Living in this “stress” mode is destructive to the immune system and because we believe the fears to be true, then often the belief does become our reality. What the mind of man can conceive and believe – we will achieve. Good or bad.
So how do we identify these false fears? How do we know when we really should be concerned about something? Is it smart to just dismiss everything as “it is nothing”?
For me the first thing to do is to identify what the fear is. Is the fear a concern about the way someone will respond if I called them – I could get a “no”. Is that so bad? Is it the end of the world? So looking at my fear I could ask? Is it fear of rejection? Would the person be rejecting me or my offer?
If I tried something new and I didn’t succeed the first time, does that make me a failure, or does it mean that I have identified something that I would like to become better? If I go somewhere new and different, is it possible that I could enjoy the experience? Is there something from my past that makes me feel inadequate when I am in this situation? Why is it that I am concerned about getting out of my comfort zone? Am I afraid of change? Does this fear have any basis? Do I have any evidence that I should be concerned about this? Are these fears my own or have they been passed on to me by someone else? What has my past experience been in this area? Has anyone else ever done this and been successful?
Perhaps I could say “possible in the world, possible for me!” How can I find out what ‘they’ did to be successful? Perhaps my fear is that people will find out I am not really who they think I am. Perhaps I am out of my depth because I am not sure what could happen in a situation. Sometimes my fear is simply one of looking foolish – then people may not accept me.
By identifying what the real fear is and analysing the possibility of any truth in the fear, it helps me put it in perspective.
I have had so many people say to me “How can you live on the mountain in a high fire risk area?” Yes, fires are a possibility and once we did need to evacuate.
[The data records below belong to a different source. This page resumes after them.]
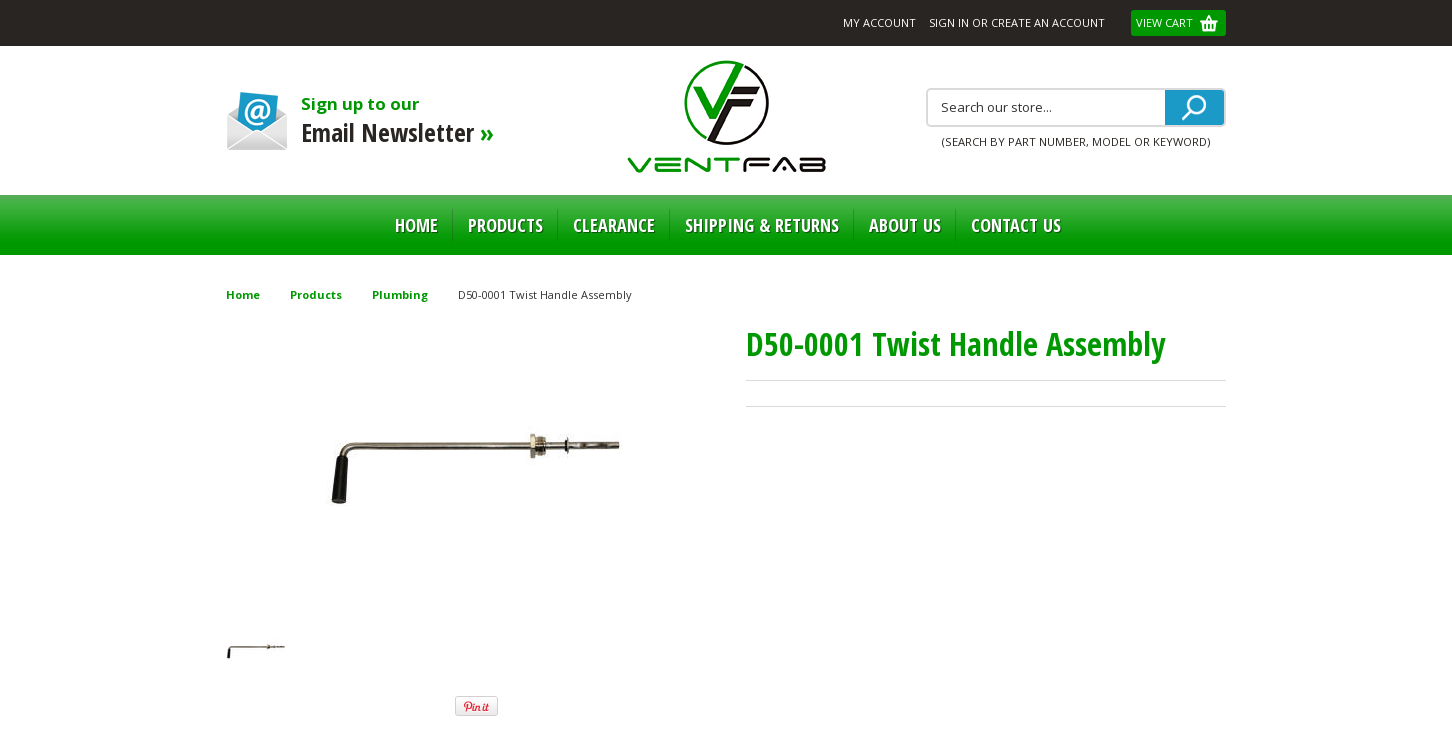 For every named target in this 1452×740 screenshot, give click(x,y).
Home (416, 225)
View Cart (1166, 22)
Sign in (949, 22)
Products (505, 225)
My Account (879, 22)
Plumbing (400, 294)
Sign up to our (413, 120)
However, ‘prior preparation prevents pitfalls & poor performance’. We have our fire plan in place, we have done the training and if we were not able to leave, we are prepared. Therefore, I am not concerned about living where we do. I love it here instead of fearing possible hazzards.
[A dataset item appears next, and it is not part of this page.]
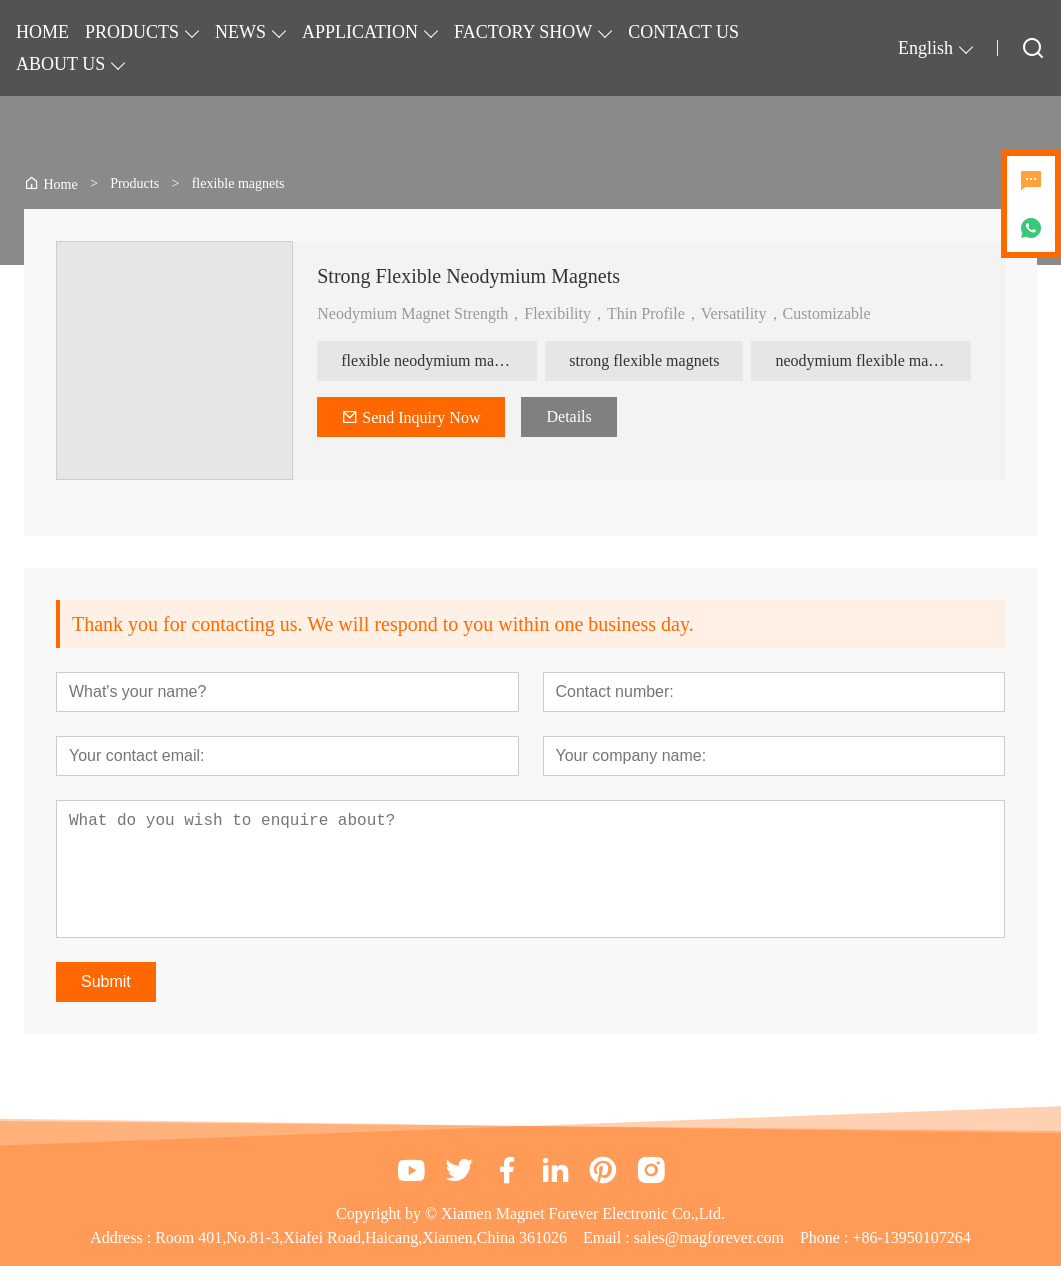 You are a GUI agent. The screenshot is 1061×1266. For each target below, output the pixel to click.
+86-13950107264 (911, 1237)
I also like to think of the worst case scenario with all these mental fears. In reality how many of these mental monsters could become a reality? I have discovered we can use so much energy worrying about something that never happens or a reaction that doesn’t come, that our lives fall short of our potential. These fears stop us from following our passions and we can die with unfulfilled dreams.
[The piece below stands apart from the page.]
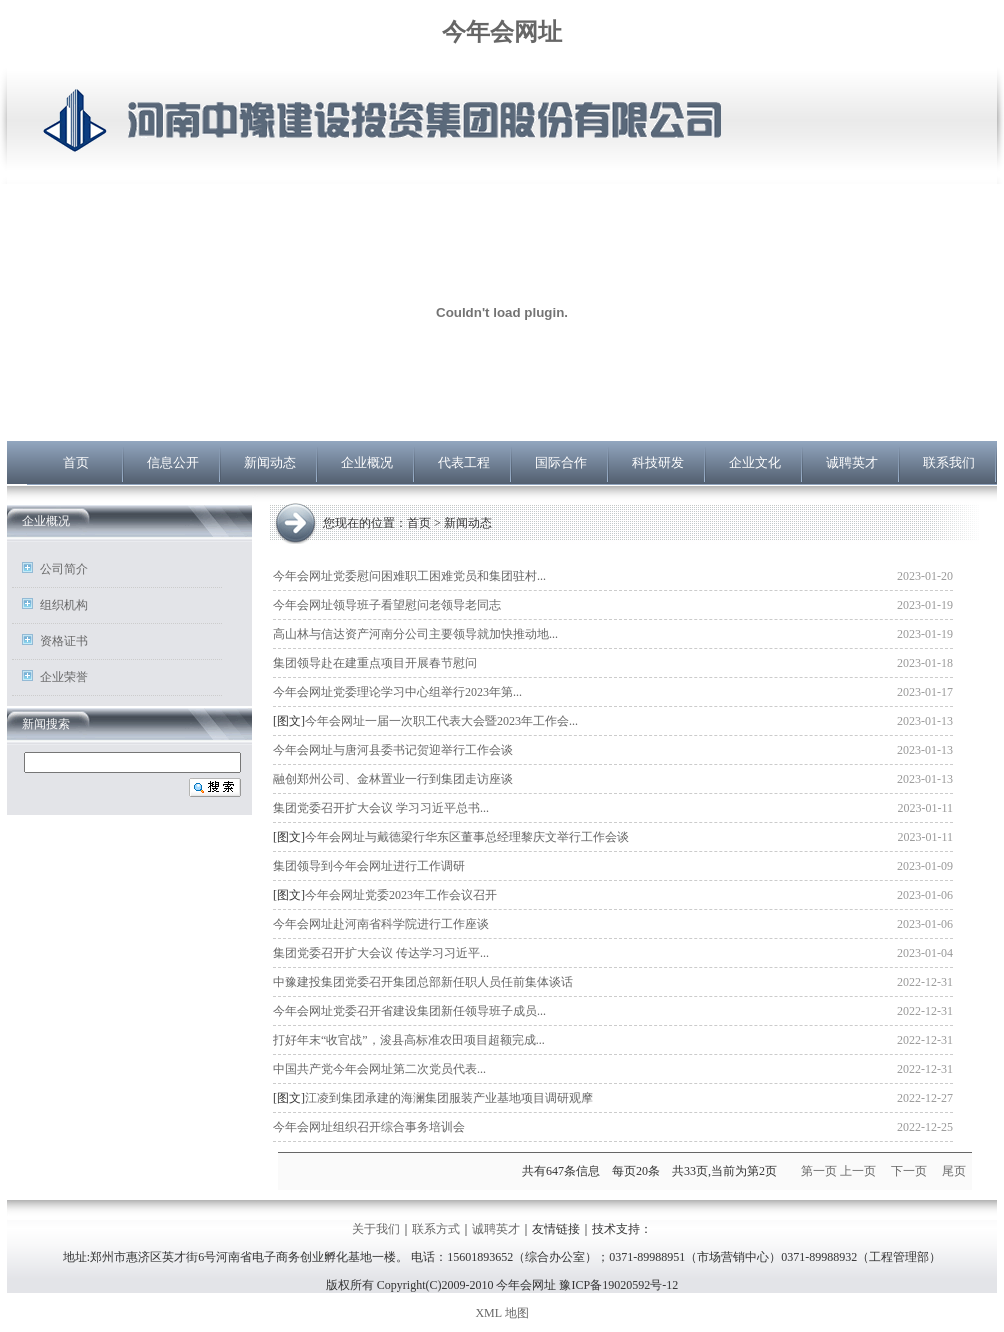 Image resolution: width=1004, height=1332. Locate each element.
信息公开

Mark Twain said, ‘Courage is mastery of fear, not absence of fear.’ You have to decide whether you’re going to become a warrior-or a worrier. There’s no middle ground. When you’re faced with a crisis, you either choose to stand on your faith or give in to worry. This side of Heaven we will never fully understand why bad things happen to good people. But we know that God is good-all the time!
So when bad things happen to good people, you will either give in to fear and allow it to destroy your peace and well-being, or you will become a warrior armed with faith and rise up against it. When fear threatens to engulf your mind, stand up with the Psalmist and say, ‘Whenever I am afraid, I will trust in You Lord God.’ (Psalm 56:3 NKJV) The greatest courage of all is showing courage in the face of fear. Someone said, ‘Courage is just fear that has said its prayers and you are filled with faith in that moment. It puts steel in your spine. But even when you move out in faith, you can still encounter the old lions of fear’. ‘What if this doesn’t work? What if I fail? What will people say?’ Suddenly you’re having an attack of the ‘what ifs’.
I have a saying that says – “WHAT IF?” Just imagine what could be if I let go of the fear and stepped out to try something different. What if I could imagine some great events, results and responses instead of negative ones? What if I could turn that negative energy into something positive? Where could that positive energy called faith take me? The possibilities are endless!